(Extracted data)

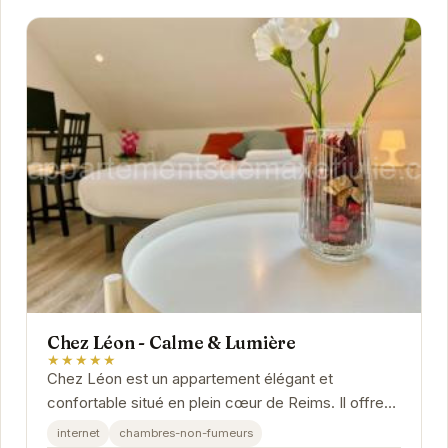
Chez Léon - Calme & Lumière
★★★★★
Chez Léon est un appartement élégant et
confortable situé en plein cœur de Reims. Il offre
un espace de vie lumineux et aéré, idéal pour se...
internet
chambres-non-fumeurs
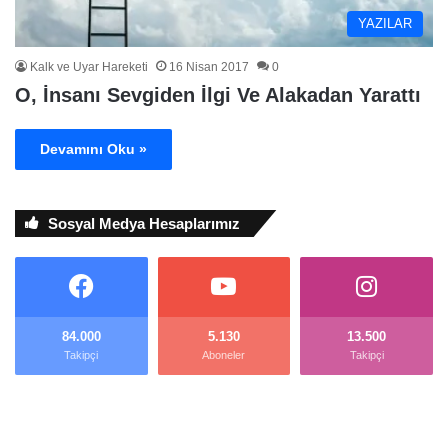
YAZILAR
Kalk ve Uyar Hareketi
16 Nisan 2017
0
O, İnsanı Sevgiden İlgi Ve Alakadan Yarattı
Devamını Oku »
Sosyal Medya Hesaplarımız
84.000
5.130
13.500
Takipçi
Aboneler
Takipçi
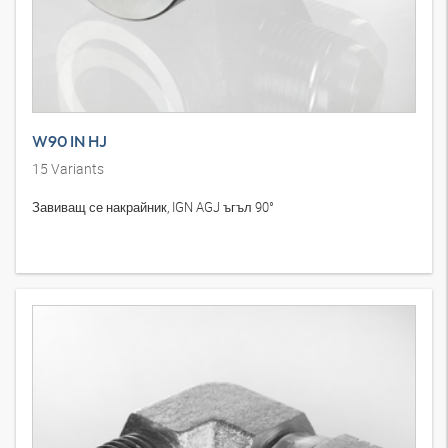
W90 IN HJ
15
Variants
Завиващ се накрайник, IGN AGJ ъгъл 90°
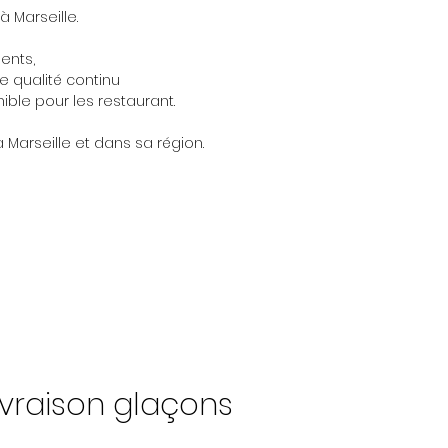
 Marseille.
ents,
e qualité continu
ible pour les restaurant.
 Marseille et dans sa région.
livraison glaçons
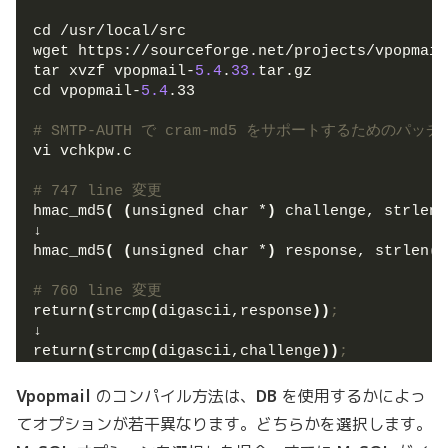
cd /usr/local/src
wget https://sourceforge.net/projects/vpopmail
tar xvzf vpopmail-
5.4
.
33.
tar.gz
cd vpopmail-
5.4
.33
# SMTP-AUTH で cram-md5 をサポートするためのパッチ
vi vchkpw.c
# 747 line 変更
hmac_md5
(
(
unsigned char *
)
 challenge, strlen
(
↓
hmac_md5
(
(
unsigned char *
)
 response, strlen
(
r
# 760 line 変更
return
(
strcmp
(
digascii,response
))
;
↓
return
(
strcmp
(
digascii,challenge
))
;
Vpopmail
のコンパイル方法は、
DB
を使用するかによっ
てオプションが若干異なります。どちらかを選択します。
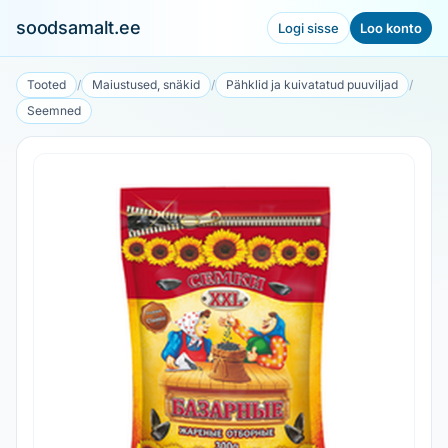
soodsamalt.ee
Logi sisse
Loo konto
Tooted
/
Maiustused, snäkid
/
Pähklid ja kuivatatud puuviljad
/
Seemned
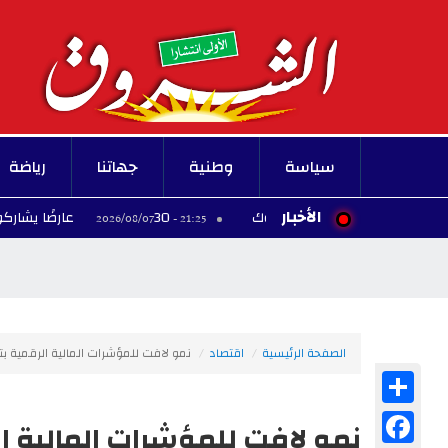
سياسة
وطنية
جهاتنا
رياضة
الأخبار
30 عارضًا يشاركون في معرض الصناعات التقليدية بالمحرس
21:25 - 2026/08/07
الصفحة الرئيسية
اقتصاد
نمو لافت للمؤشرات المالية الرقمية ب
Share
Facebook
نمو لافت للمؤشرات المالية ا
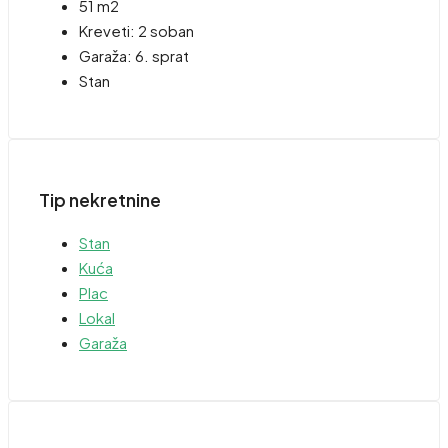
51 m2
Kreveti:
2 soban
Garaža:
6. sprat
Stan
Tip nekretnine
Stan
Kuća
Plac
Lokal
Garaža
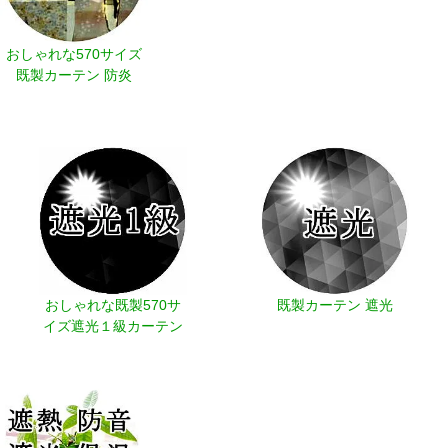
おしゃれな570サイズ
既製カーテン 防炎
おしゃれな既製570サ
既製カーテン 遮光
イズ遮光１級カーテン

(End Extracted data)

__Exercise objective__.
Take the line with "soodsamalt.ee" and each line after it through the end of the material above, and reproduce them exactly, both ends included, without pictures.

__Response to the exercise__.
soodsamalt.ee
Logi sisse
Loo konto
Tooted
/
Maiustused, snäkid
/
Pähklid ja kuivatatud puuviljad
/
Seemned
سياسة
وطنية
جهاتنا
رياضة
الأخبار
30 عارضًا يشاركون في معرض الصناعات التقليدية بالمحرس
21:25 - 2026/08/07
الصفحة الرئيسية
اقتصاد
نمو لافت للمؤشرات المالية الرقمية ب
Share
Facebook
نمو لافت للمؤشرات المالية ا
51 m2
Kreveti:
2 soban
Garaža:
6. sprat
Stan
Tip nekretnine
Stan
Kuća
Plac
Lokal
Garaža
おしゃれな570サイズ
既製カーテン 防炎
おしゃれな既製570サ
既製カーテン 遮光
イズ遮光１級カーテン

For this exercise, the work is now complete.